■ Dataset records
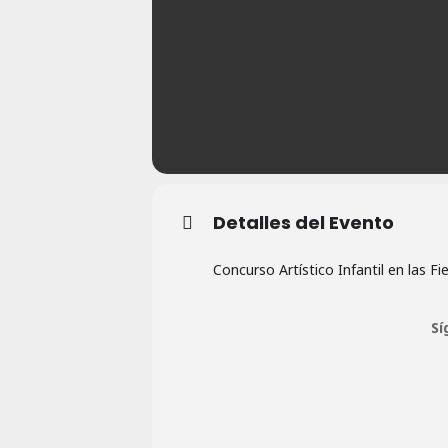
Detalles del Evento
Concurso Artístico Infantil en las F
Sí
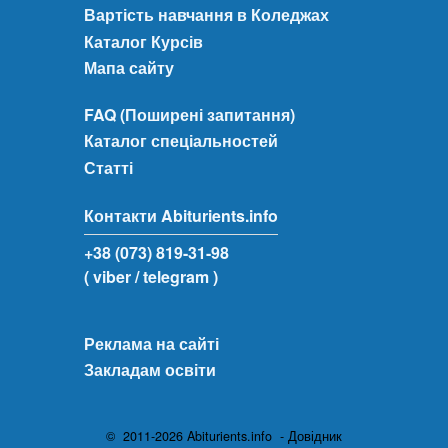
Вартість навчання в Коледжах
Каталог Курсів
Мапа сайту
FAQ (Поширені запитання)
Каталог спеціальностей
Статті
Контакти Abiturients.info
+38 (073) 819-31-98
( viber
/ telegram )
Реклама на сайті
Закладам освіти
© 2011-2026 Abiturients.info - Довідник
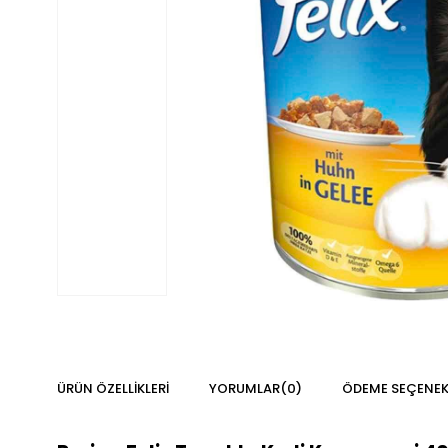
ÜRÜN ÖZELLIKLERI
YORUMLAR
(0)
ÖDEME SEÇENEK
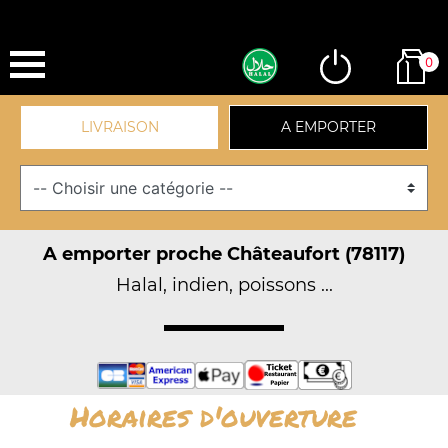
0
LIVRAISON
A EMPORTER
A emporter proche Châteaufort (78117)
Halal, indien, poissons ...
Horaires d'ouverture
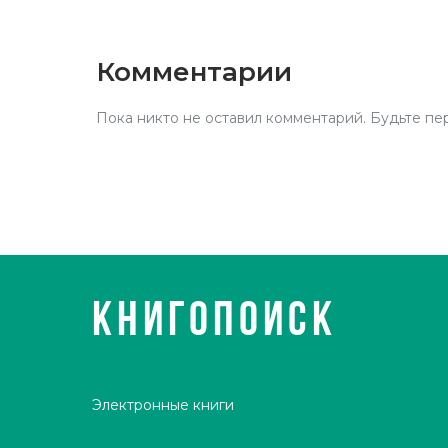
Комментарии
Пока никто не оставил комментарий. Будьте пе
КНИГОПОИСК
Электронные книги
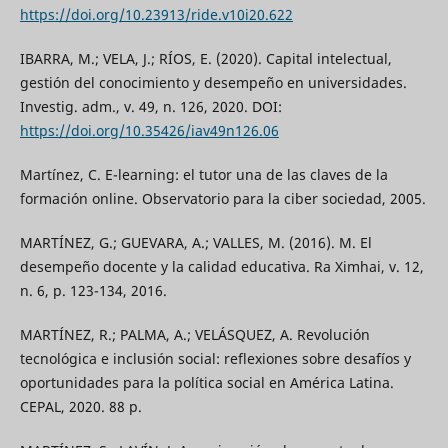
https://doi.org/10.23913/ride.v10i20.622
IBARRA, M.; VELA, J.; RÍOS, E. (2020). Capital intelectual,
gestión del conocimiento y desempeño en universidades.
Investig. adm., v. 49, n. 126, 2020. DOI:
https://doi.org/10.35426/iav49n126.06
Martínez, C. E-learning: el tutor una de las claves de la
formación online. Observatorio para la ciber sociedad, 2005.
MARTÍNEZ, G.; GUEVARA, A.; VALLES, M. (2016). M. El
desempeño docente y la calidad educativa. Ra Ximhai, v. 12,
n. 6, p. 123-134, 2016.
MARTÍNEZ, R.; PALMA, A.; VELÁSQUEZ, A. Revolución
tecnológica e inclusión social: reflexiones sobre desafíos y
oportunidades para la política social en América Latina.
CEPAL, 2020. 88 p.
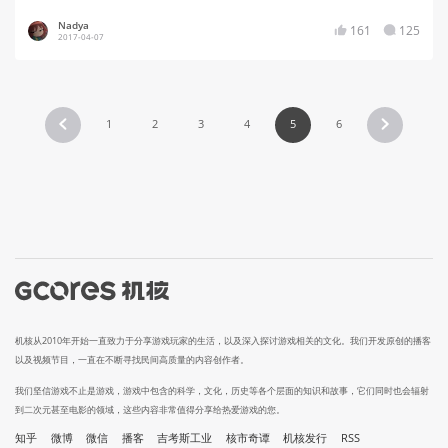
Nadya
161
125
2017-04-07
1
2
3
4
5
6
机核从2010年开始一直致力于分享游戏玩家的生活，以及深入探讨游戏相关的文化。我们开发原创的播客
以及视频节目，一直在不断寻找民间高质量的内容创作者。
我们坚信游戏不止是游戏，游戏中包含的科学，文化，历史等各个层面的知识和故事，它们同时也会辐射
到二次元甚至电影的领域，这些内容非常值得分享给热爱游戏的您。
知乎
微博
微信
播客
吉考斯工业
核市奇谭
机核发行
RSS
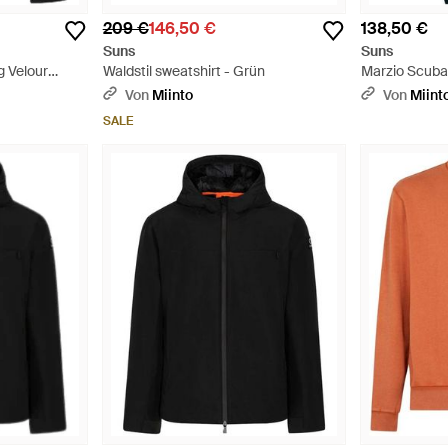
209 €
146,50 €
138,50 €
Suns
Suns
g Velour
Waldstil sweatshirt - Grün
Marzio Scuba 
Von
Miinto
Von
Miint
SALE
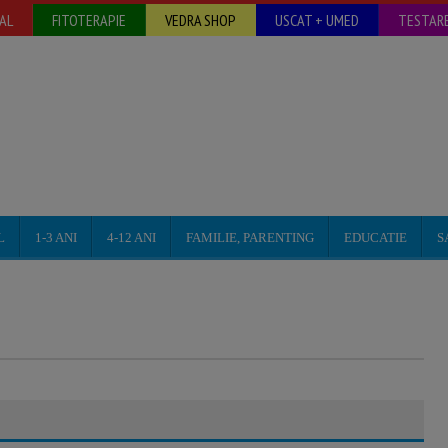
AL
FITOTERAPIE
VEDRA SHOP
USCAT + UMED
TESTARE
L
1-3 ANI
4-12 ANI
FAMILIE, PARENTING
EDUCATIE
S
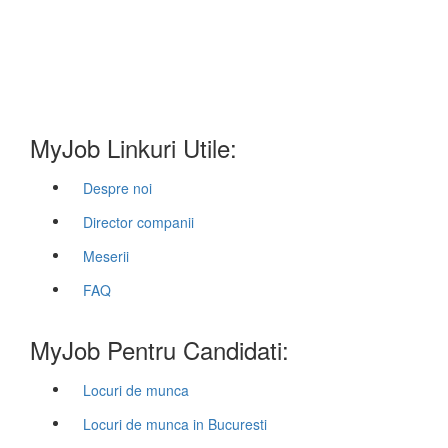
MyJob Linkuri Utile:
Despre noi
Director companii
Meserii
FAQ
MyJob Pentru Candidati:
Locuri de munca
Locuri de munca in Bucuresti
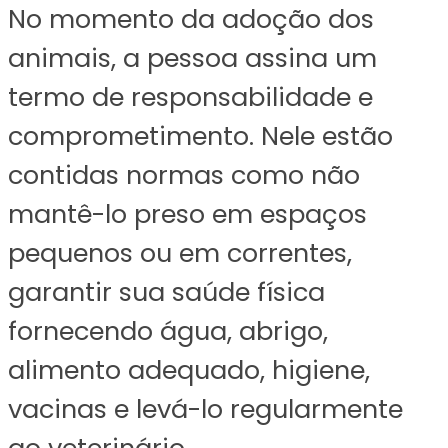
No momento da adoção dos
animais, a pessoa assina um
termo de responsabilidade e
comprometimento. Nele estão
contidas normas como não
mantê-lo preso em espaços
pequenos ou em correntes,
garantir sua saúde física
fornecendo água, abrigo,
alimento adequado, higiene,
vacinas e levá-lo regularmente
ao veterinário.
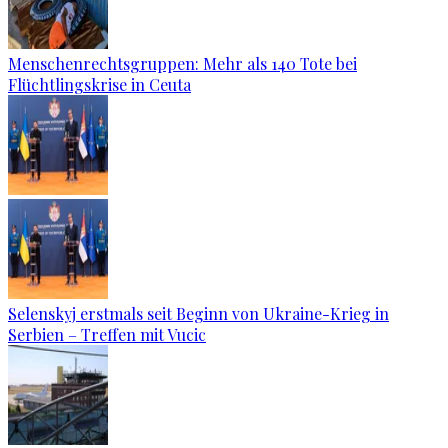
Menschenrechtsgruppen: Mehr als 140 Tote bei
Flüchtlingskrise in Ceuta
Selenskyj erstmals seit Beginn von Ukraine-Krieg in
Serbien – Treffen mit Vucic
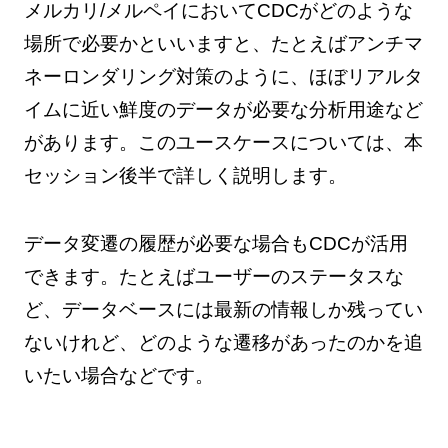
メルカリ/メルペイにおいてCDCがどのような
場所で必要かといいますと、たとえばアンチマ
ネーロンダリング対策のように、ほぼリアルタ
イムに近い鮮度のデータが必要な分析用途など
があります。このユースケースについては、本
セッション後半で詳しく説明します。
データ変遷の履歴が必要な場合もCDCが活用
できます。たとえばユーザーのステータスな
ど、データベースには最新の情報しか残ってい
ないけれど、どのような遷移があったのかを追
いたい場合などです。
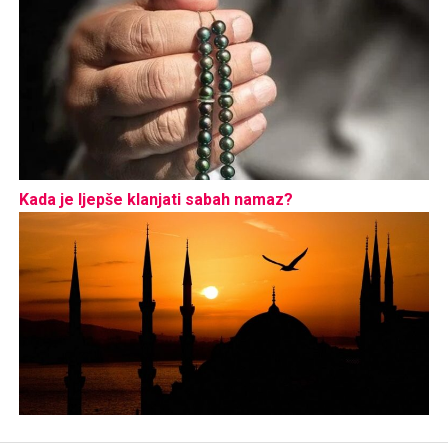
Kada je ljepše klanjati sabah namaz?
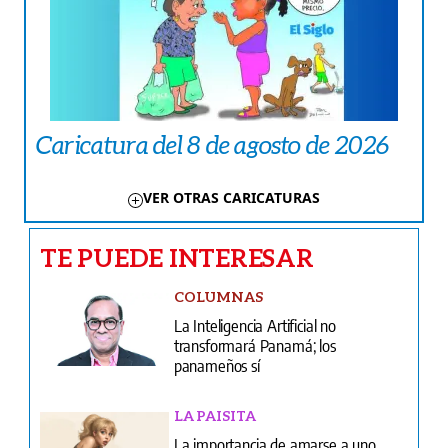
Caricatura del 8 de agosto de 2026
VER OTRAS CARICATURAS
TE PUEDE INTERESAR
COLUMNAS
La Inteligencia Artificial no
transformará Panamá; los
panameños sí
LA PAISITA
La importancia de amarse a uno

■ Exercise instructions
Copy every line of the material above in which the string "Locuri" can be found.

■ Result of this task
Locuri de munca
Locuri de munca in Bucuresti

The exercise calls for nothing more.